Yeni tayin olan müdür, odasına girdiğinde eski müdürden kalan artık eşyaları dudağını bükerek baktığında duvardaki Atatürk resmine dik dik baktı. Kaşlarını çatıp masasına oturdu. Badem bıyıklarını şöyle bir düzeltip dışarıyı seyre daldı. Odasına ilk giren erkek memurun “Günaydın” sözüne cevap vermedi. Genç ve temiz giyimli memur şaşkındı!
“Müdür bey, 'hoş geldiniz', 'günaydın' demiştim...”
Yine ses yoktu.
“Müdür bey, bir kabahat mı işledim?” dediğinde Müdür hiddetlenerek:
“Tabii ki kabahat işlediniz, hem de kabahatlerin en büyüğünü!”
Memur şaşkındı. "Neden ki?” sözcüğünü ürkek ve mahcupça sordu.

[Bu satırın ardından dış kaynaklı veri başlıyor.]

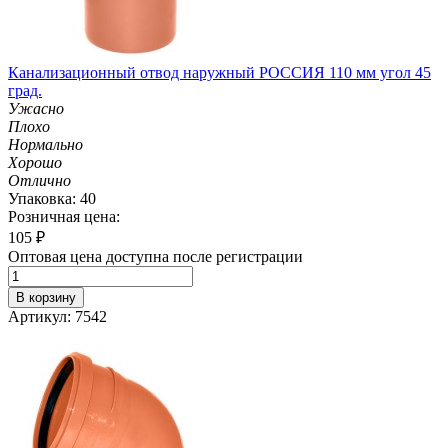
Канализационный отвод наружный РОССИЯ 110 мм угол 45
град.
Ужасно
Плохо
Нормально
Хорошо
Отлично
Упаковка: 40
Розничная цена:
105
₽
Оптовая цена доступна после регистрации
В корзину
Артикул: 7542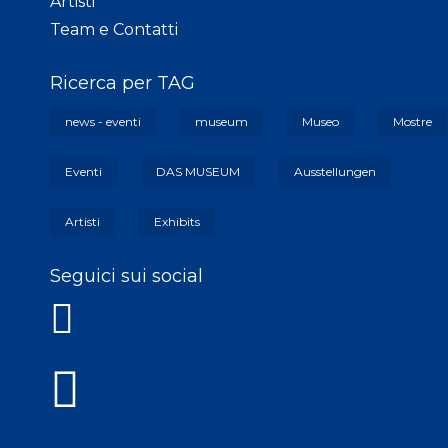
Artisti
Team e Contatti
Ricerca per TAG
news - eventi
museum
Museo
Mostre
Eventi
DAS MUSEUM
Ausstellungen
Artisti
Exhibits
Seguici sui social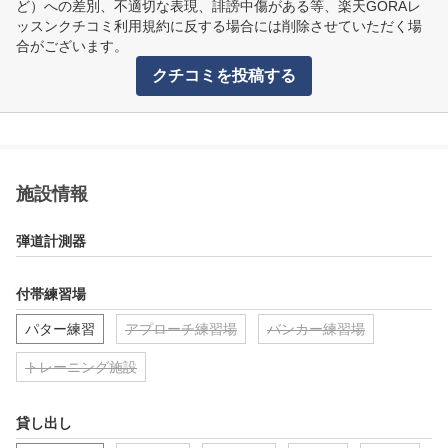
ど）への差別、不適切な表現、誹謗中傷がある等、楽天GORAレ
ッスンクチコミ利用規約に反する場合には削除させていただく場
合がございます。
クチコミを投稿する
施設情報
弾道計測器
付帯練習場
パター練習
アプローチ練習場
バンカー練習場
トレーニング施設
貸し出し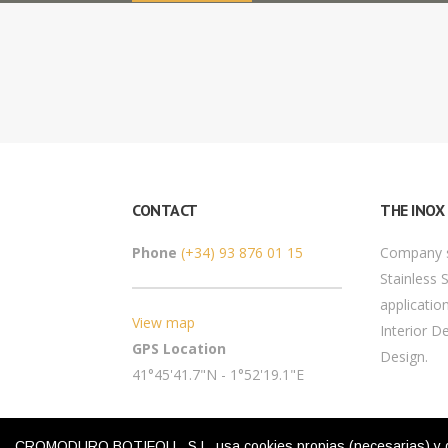
CONTACT
THE INOX
Phone
(+34) 93 876 01 15
Company sp
Stainless 
application
View map
Interior D
GPS Location
Design.
41°45'41.7"N - 1°52'19.1"E
CROMODURO BOTIFOLL, S.L. usa cookies propias (necesarias) y de te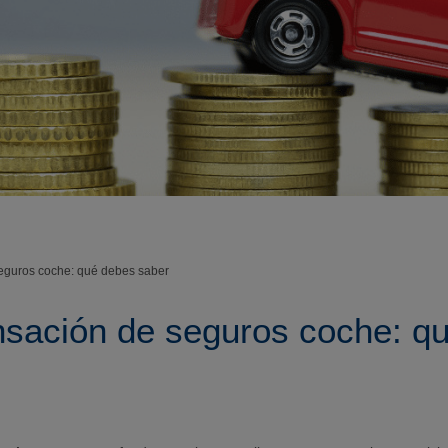
eguros coche: qué debes saber
sación de seguros coche: q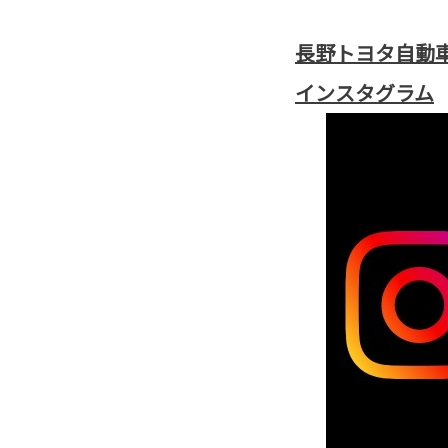
長野トヨタ自動
インスタグラム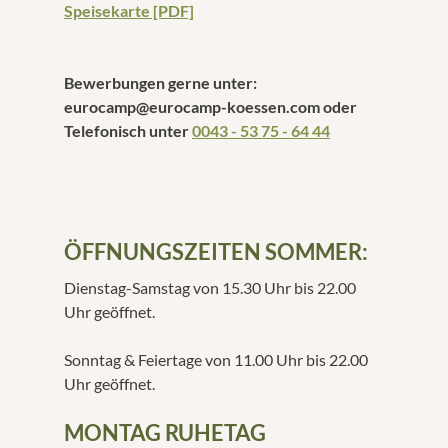
Speisekarte [PDF]
Bewerbungen gerne unter:
eurocamp@eurocamp-koessen.com oder
Telefonisch unter
0043 - 53 75 - 64 44
ÖFFNUNGSZEITEN SOMMER:
Dienstag-Samstag von 15.30 Uhr bis 22.00
Uhr geöffnet.
Sonntag & Feiertage von 11.00 Uhr bis 22.00
Uhr geöffnet.
MONTAG RUHETAG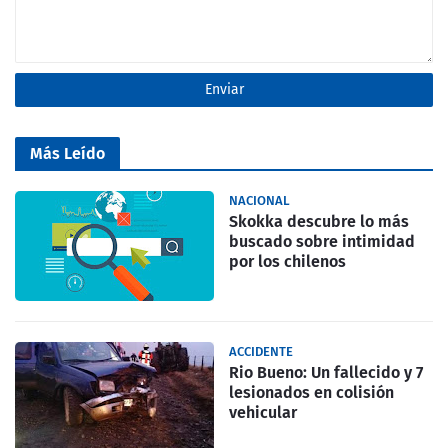
Más Leído
NACIONAL
Skokka descubre lo más
buscado sobre intimidad
por los chilenos
ACCIDENTE
Rio Bueno: Un fallecido y 7
lesionados en colisión
vehicular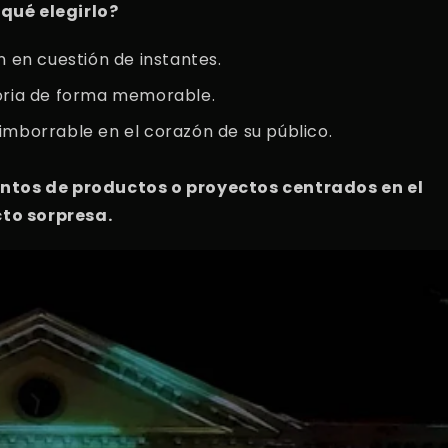
 qué elegirlo?
n en cuestión de instantes.
oria de forma memorable.
imborrable en el corazón de su público.
ntos de productos o proyectos centrados en el
cto sorpresa.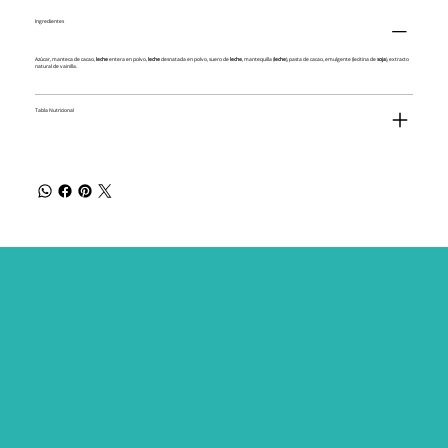
Ingredientes
Azúcar, manteca de cacao,
leche
entera en polvo,
leche
desnatada en polvo, suero de
leche
, mantequilla (
leche
), pasta de cacao, emulgente (lecitina de
soja
), extracto
natural de vainilla.
Tabla Nutricional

“Neden olacak, ‘Günaydın”da ne demek oluyor! Nereye girerseniz girin karşınızdakine önce ‘Selamünaleyküm’ diyeceksiniz!” Genç memur sabah sabah neye uğradığını şaşırmıştı. Cılız bir sesle boncuk boncuk terleyen alnındaki teri silerek “Selamünaleyküm’ diyebildi. Müdür imza defterlerini kontrol ettikten sonra kadınların erkeklerden fazla olmasına şaşırdı. Odaya giren temizlik görevlisine:
“Evladım bana çay getir!” dediğinde temizlik görevlisi içinden “Ne kaba adam, hiç görgü yok, insan önce bir hal hatır sorar. Daha adımı bile öğrenmeden ‘çay getir!’ denir mi?” diyerek müdürün duymayacağı şekilde mırıldanarak odadan çıkar. Müdür, bir kez daha arkasında duran Atatürk’ün resmine döner koltuğunu çevirerek bakar. Kaşlarını çattığı sırada içeri giren bayan memur saçları yapılı, diz boyundaki eteği ve makyajlı yüzüyle gülümser; “Müdürüm, günaydın, hoş geldiniz” dediğinde müdürden yanıt yoktu. Kadın memur şaşkınca selamını tekrarladığında dayanamadan sorar:
“Müdür bey bir sorun mu var? Günaydın dedim, yanıt vermediniz de...”
“Adınız?”
“Nilgün” dediğinde müdür bir taraftan elindeki taşları kalın kahverengi tespihi çekerek içinden “Tövbe estafurullah ne biçim isim, insan Kuran’dan veya Peygamber efendimizin yakınlarından birinin ismini koymaz mı?” diyerek eliyle karşısındaki koltuğu gösterip, oturmasını ister. Nilgün eteğini toplayıp otursa da bacaklarının bitişik yerinin şehveti dışarıya taşıyordu. Müdür bakmamak için kafasını sağa sola çevirse de erkeklik içgüdüsüyle yine de meraklıydı. Şeytana uymamak için kendisini zorladı ama yapamadı. Göz ucuyla memurun bacaklarına "estafurullah" diyerek film şeridi hızıyla baktı. Nilgün'e "Hanımefendi bundan böyle içeri girerken Allah'ın selamını yani 'Selamunaleyküm' diyeceksiniz" sözünü tamamladığında odasına giren diğer memurla göz göze geldi. Kapıda dikilen Ayşe'ydi. Üşüyen ellerini ovuşturduktan sonra kafasına sardığı şalını yavaşça çıkarttı. Müdür kadını dikkatlice izliyordu. Ayşe, türbanını çıkarmak üzereyken,
“Evladım çıkartma, artık türban serbest, işitmediniz mi, değerli başbakanımız demokratik pakette kamuda türbanın serbest olacağını belirtti. Artık çıkartmayın, hem pek de yakışmış...” dediğinde Ayşe, "Teveccühünüz Müdürüm. Allah sizden razı olsun” dediğinde Müdürün yüzü gülümsüyordu. Koltukta oturan başı açık memura baktığında yüzünü tekrar ekşitti. Müdür diğer gelen memurlarla tek tek tanıştı. İçlerinden üç memurun türbanlı olmalarıyla yakından ilgilendi. Onları zaman zaman odasına çağırıp hep birlikte dini konularda uzun uzun sohbet ettiler.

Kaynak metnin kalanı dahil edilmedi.